Les enquêteurs voient que F. et son ami·e collent une affiche sur un mur, le 6 mars 2020 à Toulouse. On ne sait toujours pas de quelle affiche il s’agit, quel est son contenu. Est-ce qu’elle avait pour but et aurait permis de recruter des gens pour la lutte armée ?… Ou est-ce plutôt le signe d’un engagement militant banal ? On ne le saura pas, la DGSI n’ayant pas pris de photo de cette affiche lors de sa filature. 

Est ce que participer à l’ouverture de squats est un engagement violent ou est-ce banal ?

Le récit de la DGSI, relayé par le PNAT, c’est l’idée selon laquelle les volontaire au Rojava viendraient ramener la guérilla en fRance. 

Ce que je suis obligé de constater, c’est qu’en suivant cette idée, ils véhiculent un récit qui est fait à ce propos depuis 2016. Et aujourd’hui le seul moyen de véhiculer ou de confirmer cette idée, c’est le PNAT et in fine, c’est vous. 

Ils ont tenté un premier canal pour véhiculer cette idée. André Hebert s’est vu confisquer son passeport pour l’empêcher de retourner au Rojava, sous prétexte de vouloir retourner les armes contre l’Etat. Le tribunal administratif a statué et reconnu l’erreur de la DGSI.

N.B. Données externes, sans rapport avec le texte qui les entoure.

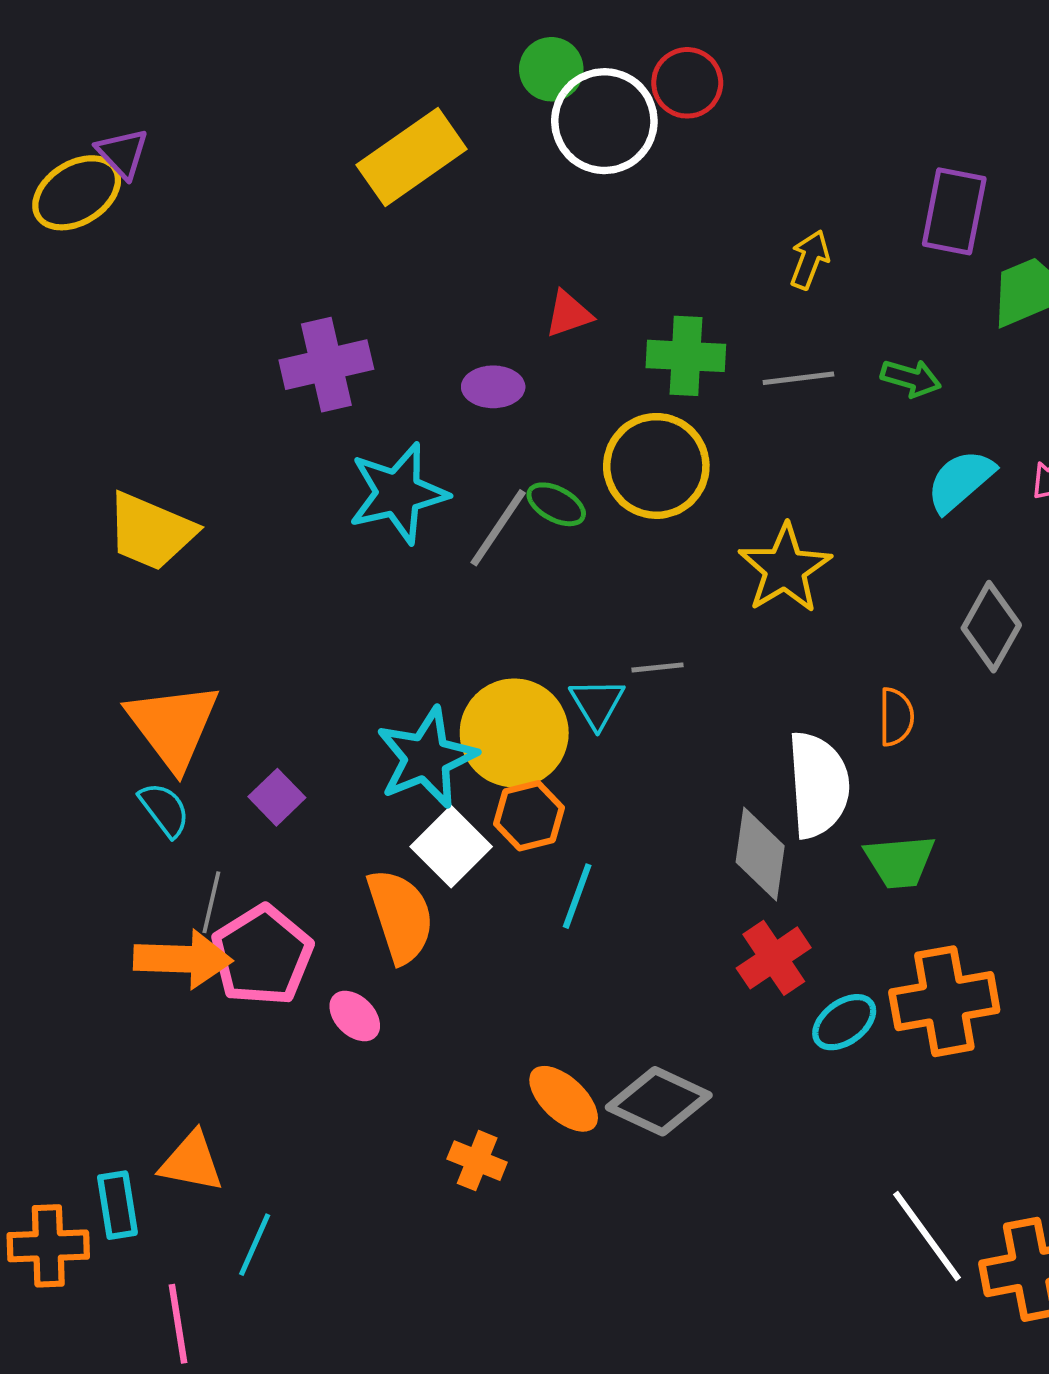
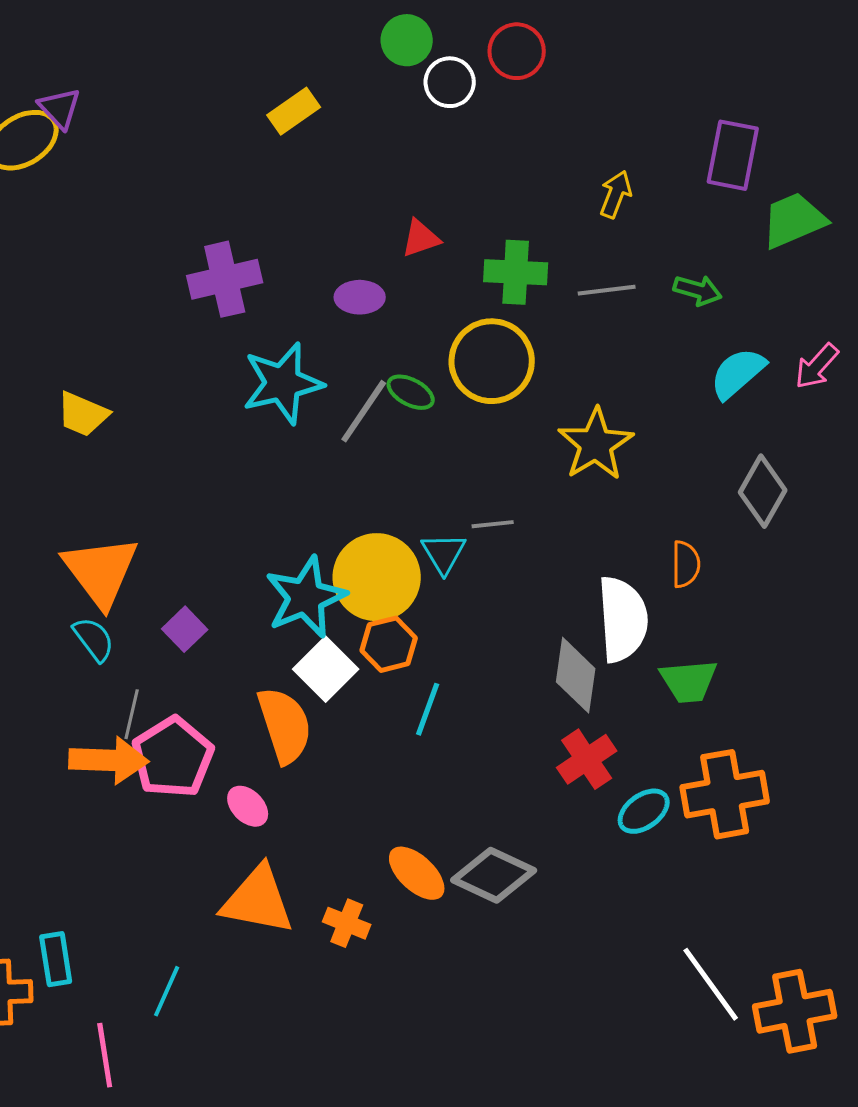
white circle: (604, 121) -> (450, 82), size x0.6
yellow rectangle: (412, 157) -> (294, 111), size x0.6
yellow trapezoid: (151, 531) -> (83, 414), size x0.7
orange triangle: (192, 1162) -> (258, 900), moved, size x1.4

Par ailleurs je rappelle ici que, contrairement à ce qu’a dit le PNAT, les YPG, le PKK et le terrorisme sont des choses distinctes qu’il est important de ne pas mettre sur le même plan. 

Le deuxième canal utilisé pour véhiculer cette idée a été Médiapart. L’article au sujet des « revenants » du Rojava montre bien qu’il n’y a pas que F. qui est visé, mais que cette idée concerne tout le monde : les « revenants » reviennent en France pour perpétrer des attaques, pour faire du terrorisme. 

Et le troisième canal, c’est ce procès. 

Une fois qu’on adhère à cette idée, ce récit, est-ce qu’on a des éléments qui permettent de le justifier ? 

Non. 

Olivier Grojean est venu présenter à cette barre les résultats d’un travail scientifique, d’une étude réalisée qui se base sur plusieurs entretiens. 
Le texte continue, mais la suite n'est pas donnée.